Tips for taking them safely
If you are taking a blood thinner prescribed by your doctor to prevent blood clots, it is important to take some precautions:
Avoid bumps and falls: The blood thinner keep clots from forming in your heart or blood vessels can help prevent a heart attack and stroke. But because these drugs make it hard for you to stop bleeding, a minor injury can turn serious. Avoid contact sports and other activities where you are likely to get hurt. Walk, swim, or do other, safer exercises instead.
Stick to a schedule: Take your medicine at the same time each day. Some blood thinners do not work right if you are not consistent. Use a pill organiser or the calendar to remind yourself. If you forget, take it as soon as you remember. Do not skip a pill. If you do not realise until the next day that you missed a dose, ask your doctor what to do. Do not double-up.
Know your medicines: Before you bring home any new prescription or over-the-counter medicine, check with your doctor or pharmacist to make sure it is safe to take with your blood thinner. Even vitamins and supplements can change the way some blood thinners work or add to their side effects. For example, if you take a pain reliever or cold medicine with aspirin in it, your bleeding risk could go up.
Cut carefully: Blood thinners can turn a tiny cut into a major bleed. Wear gloves when you work with knives, garden shears, or other sharp tools. Be extra careful when shaving. Use an electric razor, if possible, so you can not nick yourself. Don't trim your nails too close to the skin. When you do cut yourself, apply pressure until the bleeding stops. If it does not, get medical help.
Watch your vitamin K: Too much can make a common blood thinner called warfarin less effective. You should talk to your doctor about how much of food containing vitamin K is safe for you to eat.
Get tested: While you are on certain blood thinners, you may need regular blood tests to measure how fast your blood clots.
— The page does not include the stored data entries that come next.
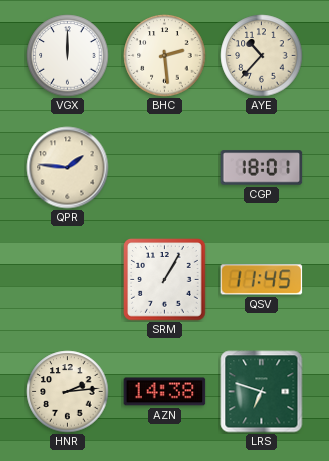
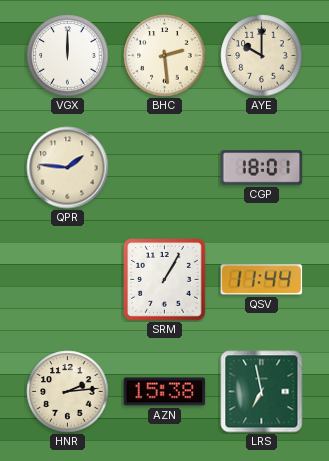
AYE: 10:37 -> 10:00
QSV: 11:45 -> 11:44
AZN: 14:38 -> 15:38
LRS: 6:48 -> 6:58
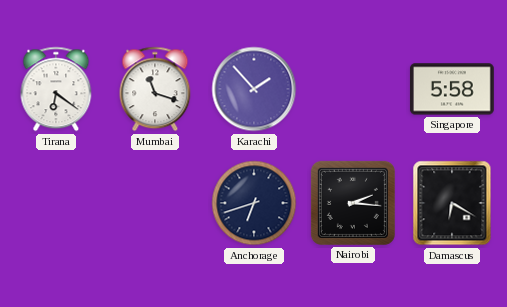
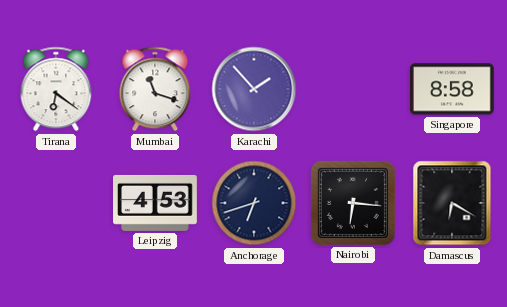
Singapore: 5:58 -> 8:58
Leipzig: none -> 4:53
Nairobi: 2:16 -> 6:16
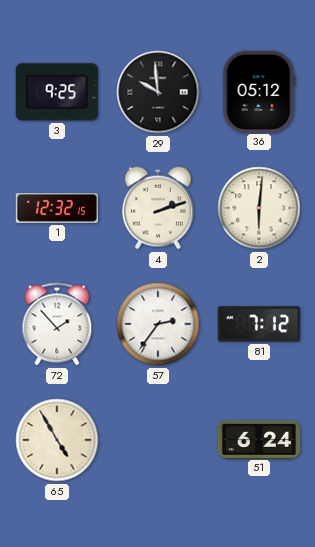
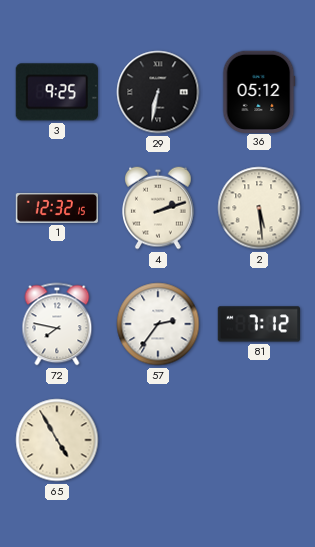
29: 9:59 -> 6:32
2: 6:01 -> 5:29
72: 1:53 -> 7:47
51: 6:24 -> none
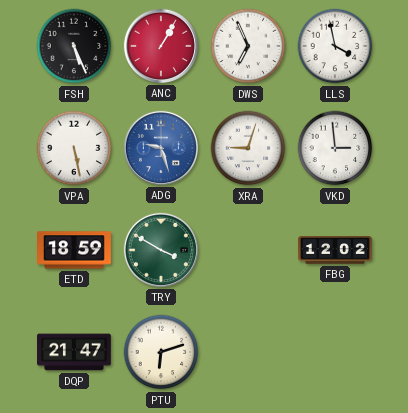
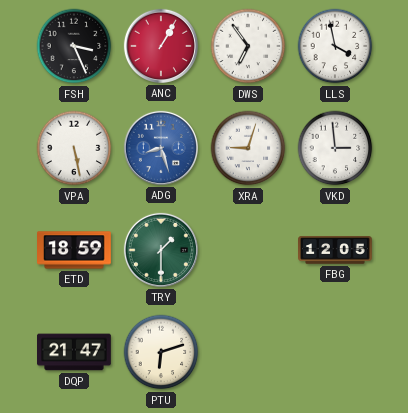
FSH: 5:26 -> 3:26
DWS: 6:56 -> 6:54
ADG: 9:27 -> 8:27
TRY: 3:50 -> 1:30
FBG: 12:02 -> 12:05
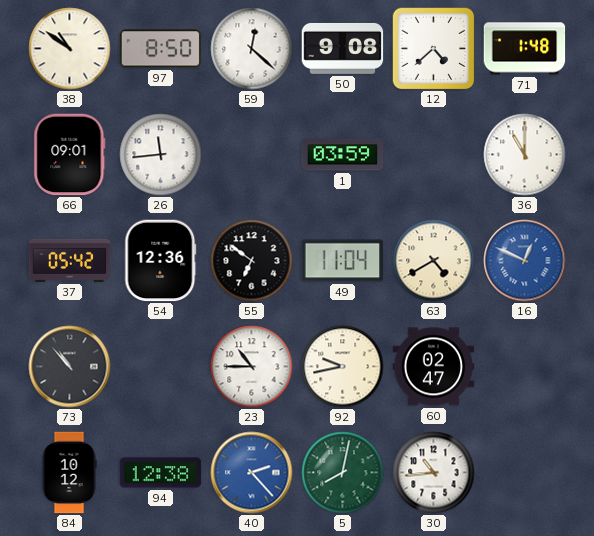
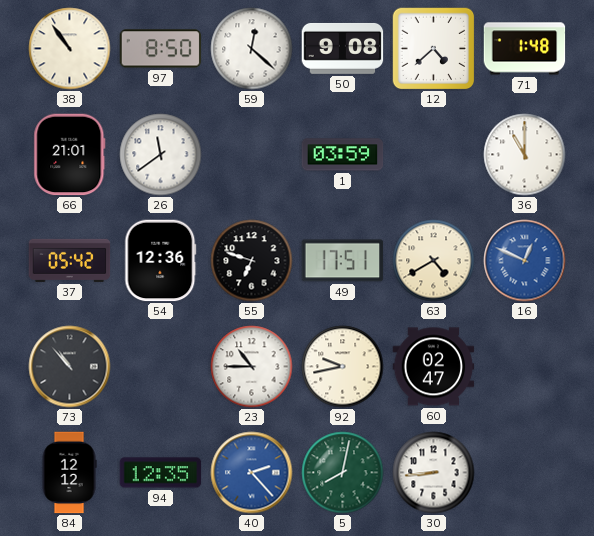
38: 10:51 -> 10:54
66: 09:01 -> 21:01
26: 11:44 -> 11:39
55: 6:51 -> 6:48
49: 11:04 -> 17:51
84: 10:12 -> 12:12
94: 12:38 -> 12:35
30: 10:44 -> 8:44
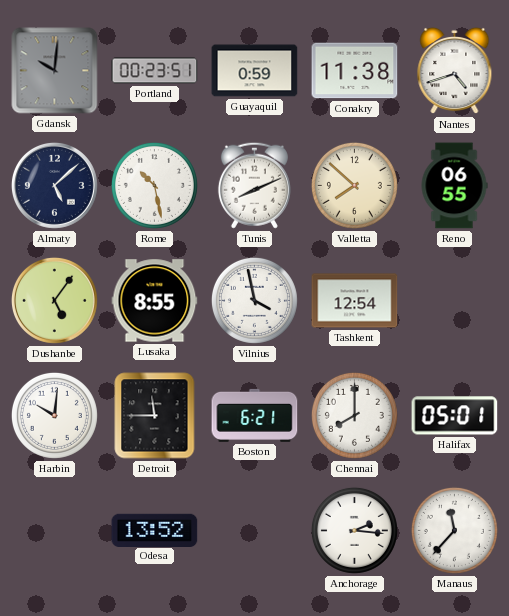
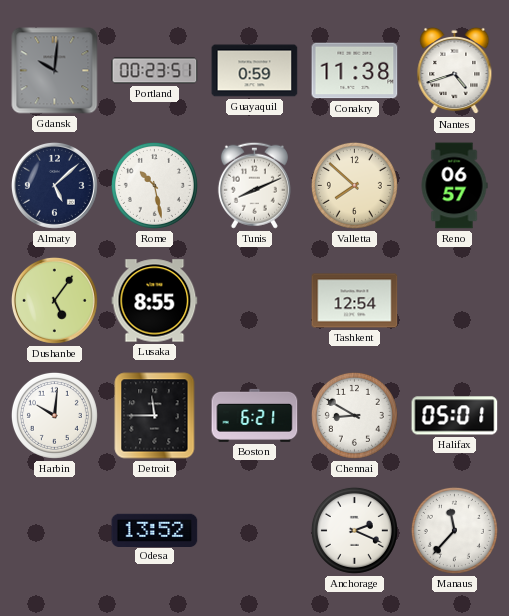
Reno: 06:55 -> 06:57
Vilnius: 3:58 -> none
Chennai: 8:00 -> 8:50
Anchorage: 2:16 -> 2:19
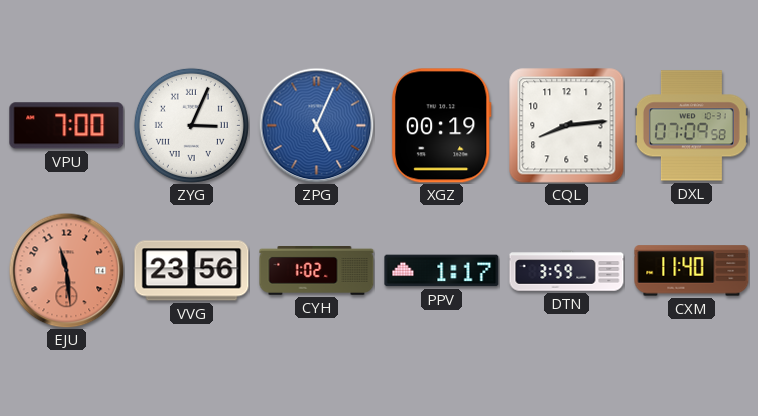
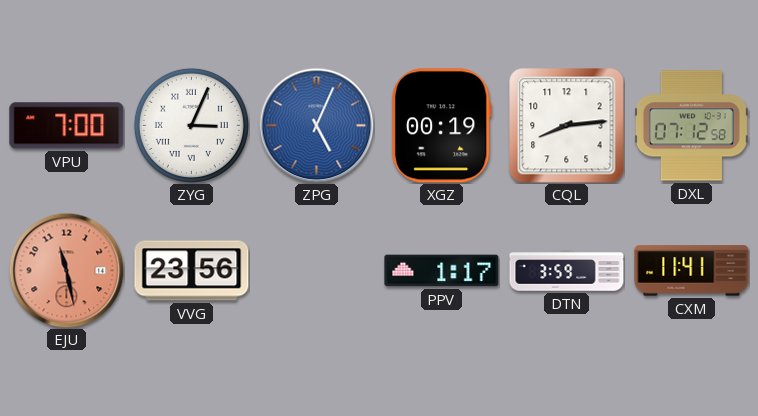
DXL: 07:09 -> 07:12
EJU: 11:29 -> 11:28
CYH: 1:02 -> none
CXM: 11:40 -> 11:41
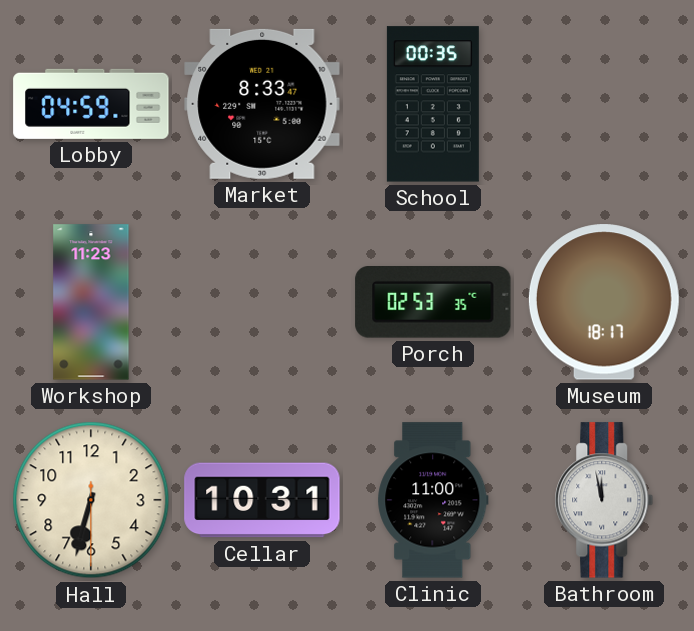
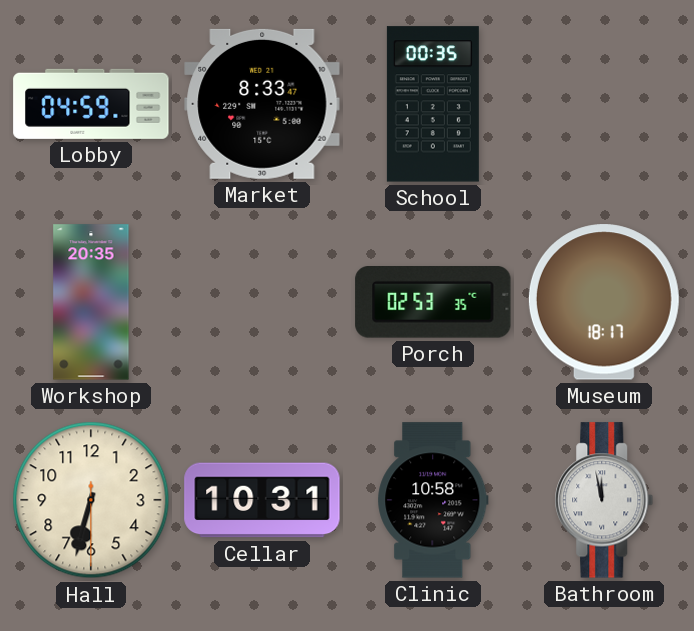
Workshop: 11:23 -> 20:35
Clinic: 11:00 -> 10:58
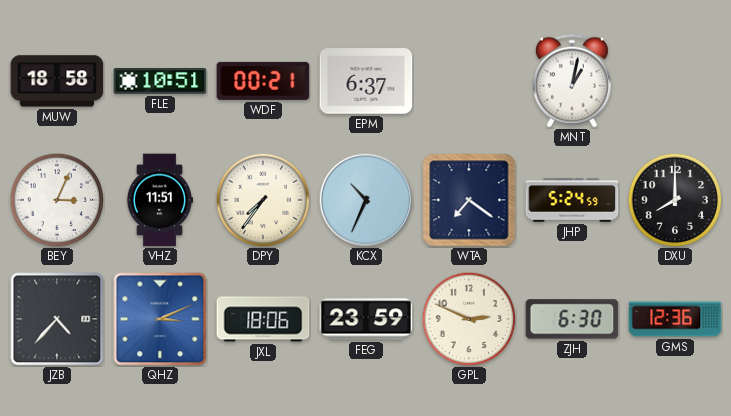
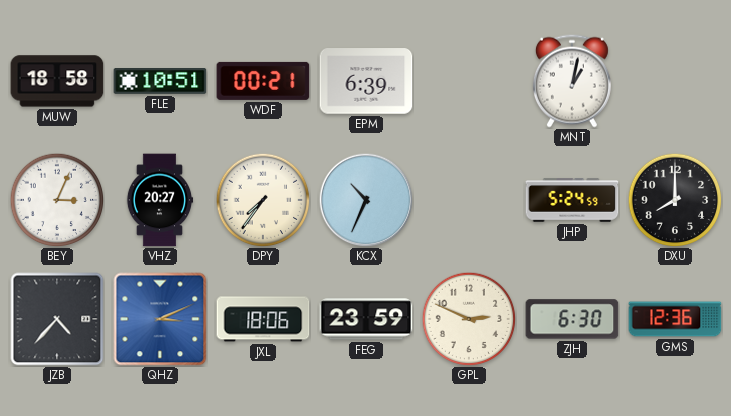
EPM: 6:37 -> 6:39
VHZ: 11:51 -> 20:27
WTA: 7:21 -> none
The results help your doctor decide whether to change your dose or switch you to another drug.
Alert your medical team: Tell every doctor you visit that you take blood thinners, especially before you have a medical procedure or when you get a new prescription. They need to know you are at extra risk for bleeding.
Be gentle with your teeth: Your gums are delicate, so clean your mouth with a lighter touch. Use a soft toothbrush, and do not scrub. Choose a waxed dental floss; slide it carefully between your teeth. Let your dentist know you take blood thinners. They will take extra care during check-ups and may also give you medicines to reduce bleeding during dental procedures.
Watch for side effects: Sometimes blood thinners might cause:
• Bleeding gums
• Bruises you can not explain
• Heavier-than-normal periods
• Red or dark brown urine or stools
Call your doctor if you notice any of the above cases.
Keep supplies handy: Have a stash of bandages and dressings at home. Always carry some with you, in case you get a cut. Special powder can stop a bleed quickly and keep it under control until you are able to get medical help. You can buy these products without a prescription at your local drugstore. And they are safe to use while you are on blood thinners.